Participation of upstream stimulator factor (USF) in cadmium-induction of the mouse metallothionein-I gene

The roles of the bHLH-Zip protein, upstream stimulatory factor (USF), in mouse metallothionein-l (MT-I) gene expression were examined. The promoter contains a putative USF binding site which overlaps an antioxidant response element (ARE) located at -101 bp relative to the transcription start point. The USF/ARE composite element increases basal expression of the mouse MT-I gene, and partly mediates response to oxidative stress. However, other functions of this composite element and the in vivo roles for USF in MT-I promoter functions have not been examined. We report studies which indicate that USF participates via the USF/ARE element in cadmium responsiveness of the mouse MT-I promoter. During the course of these studies a second, higher affinity USF binding site at -223 bp was identified. Stable and transient transfection assays in mouse hepatoma cells, using the USF/ARE in the context of a minimal promoter and site-directed and truncation mutants of the MT-I promoter, revealed that the USF and the ARE sites contribute to cadmium (2-30 mu M) but not zinc responsiveness, and to basal promoter activity.

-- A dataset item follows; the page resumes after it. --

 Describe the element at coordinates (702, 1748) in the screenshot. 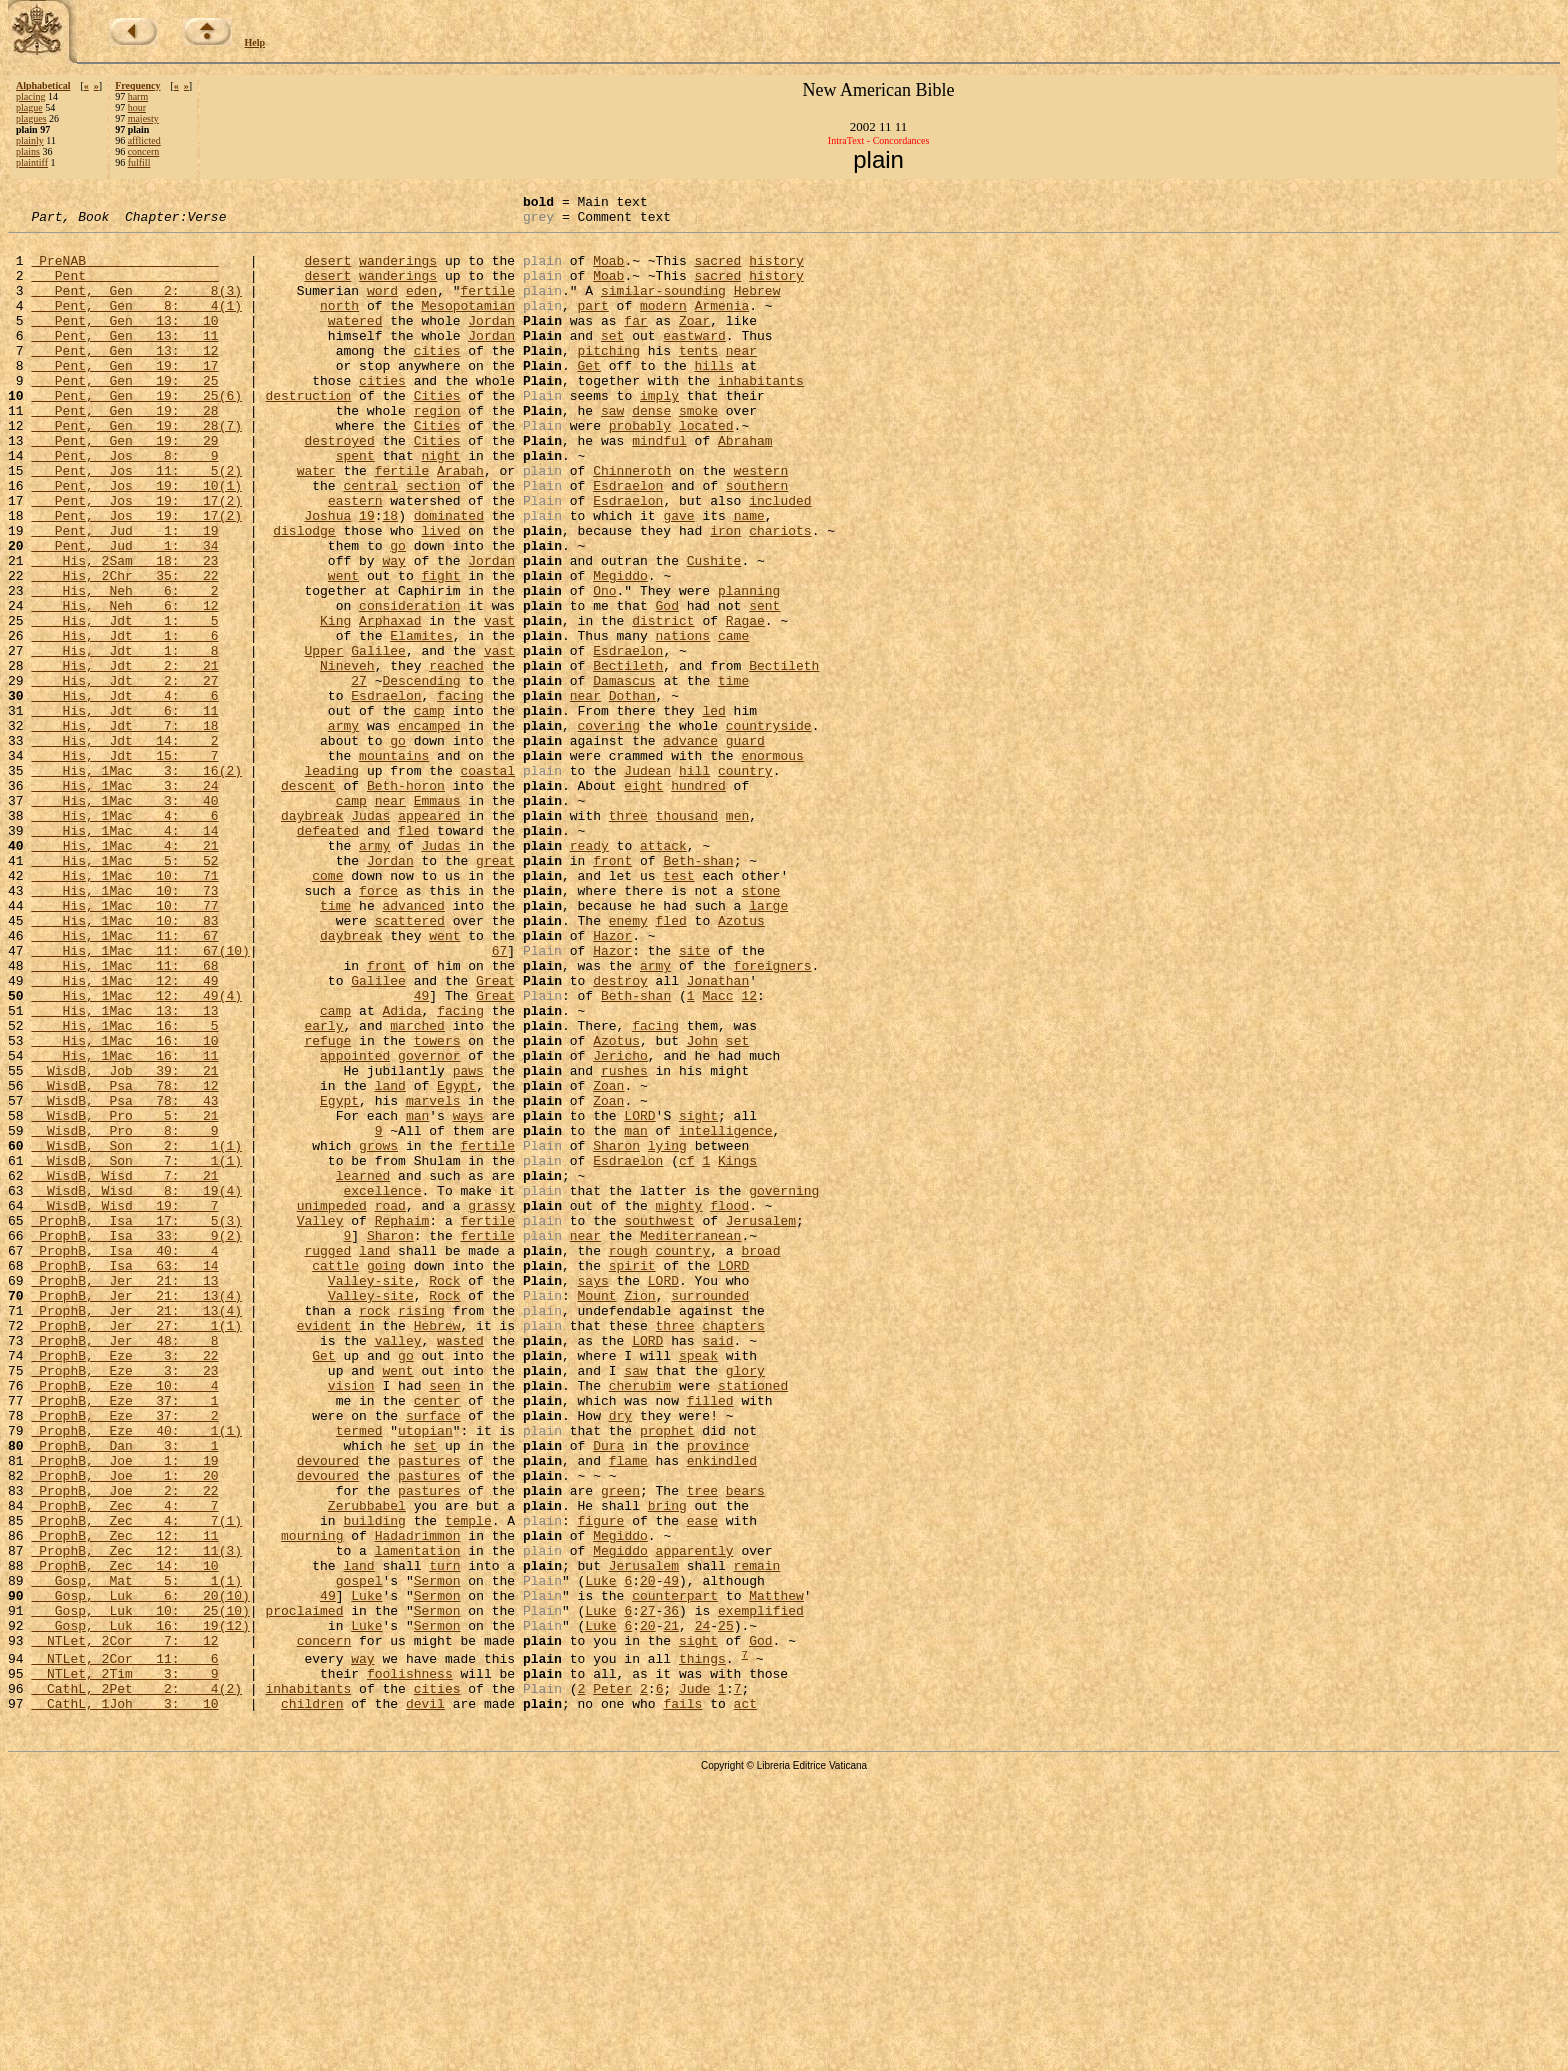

Overexpression of dominant-negative (dn)USF in co-transfection assays significantly attenuated cadmium induction of the USF/ARE in the context of a minimal promoter, and attenuated cadmium, but not zinc, induction of the intact MT-I promoter. A consensus E-box (CACATG) at -223 bp in the MT-I promoter was also found to bind USF in vitro, and to be constitutively footprinted in vivo. The interaction of USF with E-box1 was apparently 10-fold stronger than that with the USF/ARE, However, in contrast, E-box1 was not a strong basal promoter element nor was it metal ions responsive in mouse Hepa cells. In conclusion, these studies demonstrate a role for USF in cadmium-specific induction of the mouse MT-I gene, but bring into question an obligate role for USF in regulating basal activity of this gene. The data further suggest that USF interacts with ARE-binding proteins to influence MT-I gene expression.